As fans already know, the animated TV series, “My Little Pony: Friendship Is Magic,” is no mere toy-seller. Granted, this movie may send the ponies back to the top of holiday wish lists, but at least these are characters worth wishing for, and learning from.
At the center of the story is the aforementioned Twilight Sparkle (voiced by Tara Strong), the youngest of several princesses ruling the magical land of Equestria. When the movie opens, a very nervous Twilight is planning a big party for all of Equestria, with help from her friends Rainbow Dash and Applejack (both voiced by Ashleigh Ball), Pinkie Pie and Fluttershy (Andrea Libman), Rarity (Tabitha St. Germain), and Spike (Cathy Weseluck).
In case you’re unfamiliar with the series but remain committed to reading a review of a movie titled “My Little Pony,” you should know that some of the above are indeed ponies, but the others are unicorns, alicorns, or pegasi.

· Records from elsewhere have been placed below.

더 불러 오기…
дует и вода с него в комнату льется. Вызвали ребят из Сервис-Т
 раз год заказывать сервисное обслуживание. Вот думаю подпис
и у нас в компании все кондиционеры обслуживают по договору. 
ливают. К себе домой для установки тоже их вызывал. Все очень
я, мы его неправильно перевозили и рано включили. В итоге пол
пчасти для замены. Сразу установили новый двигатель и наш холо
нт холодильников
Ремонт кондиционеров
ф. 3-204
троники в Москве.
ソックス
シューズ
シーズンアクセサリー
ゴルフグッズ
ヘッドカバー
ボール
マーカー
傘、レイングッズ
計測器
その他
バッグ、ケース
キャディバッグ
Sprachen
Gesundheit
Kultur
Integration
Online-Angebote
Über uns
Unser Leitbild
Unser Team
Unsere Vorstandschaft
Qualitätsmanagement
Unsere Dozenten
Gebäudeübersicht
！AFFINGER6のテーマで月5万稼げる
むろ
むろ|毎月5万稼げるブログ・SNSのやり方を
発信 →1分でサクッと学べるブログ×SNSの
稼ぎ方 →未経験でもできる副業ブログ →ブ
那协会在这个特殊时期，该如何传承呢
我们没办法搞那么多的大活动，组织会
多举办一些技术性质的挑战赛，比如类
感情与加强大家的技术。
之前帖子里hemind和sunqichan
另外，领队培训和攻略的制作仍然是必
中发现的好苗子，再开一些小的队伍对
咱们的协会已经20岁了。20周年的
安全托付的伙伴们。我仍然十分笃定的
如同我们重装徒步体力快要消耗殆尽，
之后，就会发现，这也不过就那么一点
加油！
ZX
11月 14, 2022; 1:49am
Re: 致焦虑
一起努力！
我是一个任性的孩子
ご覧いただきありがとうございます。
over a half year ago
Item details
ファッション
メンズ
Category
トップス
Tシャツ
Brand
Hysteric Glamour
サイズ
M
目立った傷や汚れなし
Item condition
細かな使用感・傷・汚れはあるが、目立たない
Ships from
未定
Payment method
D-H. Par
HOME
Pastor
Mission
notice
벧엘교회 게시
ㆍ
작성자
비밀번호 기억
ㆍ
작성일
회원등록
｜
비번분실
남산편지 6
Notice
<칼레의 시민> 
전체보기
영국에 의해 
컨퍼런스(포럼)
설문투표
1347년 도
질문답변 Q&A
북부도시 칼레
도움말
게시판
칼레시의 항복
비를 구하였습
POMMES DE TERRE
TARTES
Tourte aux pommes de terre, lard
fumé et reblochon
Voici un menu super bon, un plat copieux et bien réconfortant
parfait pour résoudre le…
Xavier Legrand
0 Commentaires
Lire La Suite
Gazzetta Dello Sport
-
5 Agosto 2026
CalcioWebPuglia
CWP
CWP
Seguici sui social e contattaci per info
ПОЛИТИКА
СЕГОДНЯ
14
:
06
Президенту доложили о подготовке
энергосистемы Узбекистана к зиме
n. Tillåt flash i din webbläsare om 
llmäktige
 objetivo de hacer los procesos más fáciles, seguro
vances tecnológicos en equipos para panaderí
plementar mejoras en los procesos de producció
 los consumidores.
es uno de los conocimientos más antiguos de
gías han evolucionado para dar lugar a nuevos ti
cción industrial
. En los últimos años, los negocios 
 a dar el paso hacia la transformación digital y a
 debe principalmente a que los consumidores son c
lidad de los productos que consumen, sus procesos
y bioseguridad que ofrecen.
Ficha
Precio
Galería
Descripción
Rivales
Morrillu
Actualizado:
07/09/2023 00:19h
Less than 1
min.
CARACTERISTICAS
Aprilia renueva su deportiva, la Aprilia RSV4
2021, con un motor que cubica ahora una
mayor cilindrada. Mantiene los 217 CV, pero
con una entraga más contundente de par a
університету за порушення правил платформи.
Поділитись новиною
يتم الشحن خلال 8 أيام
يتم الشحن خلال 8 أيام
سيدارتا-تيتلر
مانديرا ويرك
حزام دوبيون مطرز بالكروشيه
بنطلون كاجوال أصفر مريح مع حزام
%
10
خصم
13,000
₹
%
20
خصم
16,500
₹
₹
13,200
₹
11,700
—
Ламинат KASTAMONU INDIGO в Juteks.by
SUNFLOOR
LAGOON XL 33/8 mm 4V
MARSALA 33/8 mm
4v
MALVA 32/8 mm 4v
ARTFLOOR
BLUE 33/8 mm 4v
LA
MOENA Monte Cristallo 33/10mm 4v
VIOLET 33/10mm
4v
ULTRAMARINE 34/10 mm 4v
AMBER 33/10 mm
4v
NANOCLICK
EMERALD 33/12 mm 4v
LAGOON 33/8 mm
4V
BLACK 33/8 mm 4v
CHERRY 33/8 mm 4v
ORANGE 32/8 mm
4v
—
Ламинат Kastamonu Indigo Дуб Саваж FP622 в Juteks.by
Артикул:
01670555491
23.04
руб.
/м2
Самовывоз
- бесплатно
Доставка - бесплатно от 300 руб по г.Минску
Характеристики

With the exception of Spike, who’s a baby dragon.
Still with us? Each of the animals has his or her own personality traits, which occasionally spark conflicts but more often unite them as a team. Rainbow Dash and Applejack, for example, are plain-speaking and practical. Pinkie Pie and Fluttershy are silly and sweet. Rarity is the fanciest, but still ready to help a filly out.
The ponies will have to work together after the villainous Tempest Shadow (Emily Blunt) crashes Twilight’s party, to kidnap Equestria’s princesses. She and her boss, the Storm King (Liev Schreiber), intend to steal their power for themselves. Twilight and her friends escape just in time, hoping to find Queen Novo (Uzo Aduba) and get help. But before they can reach her, their treacherous path will take them past a pirate captain (Zoe Saldana), a con-artist cat (Taye Diggs), and one very excitable mermaid seapony (Kristin Chenoweth).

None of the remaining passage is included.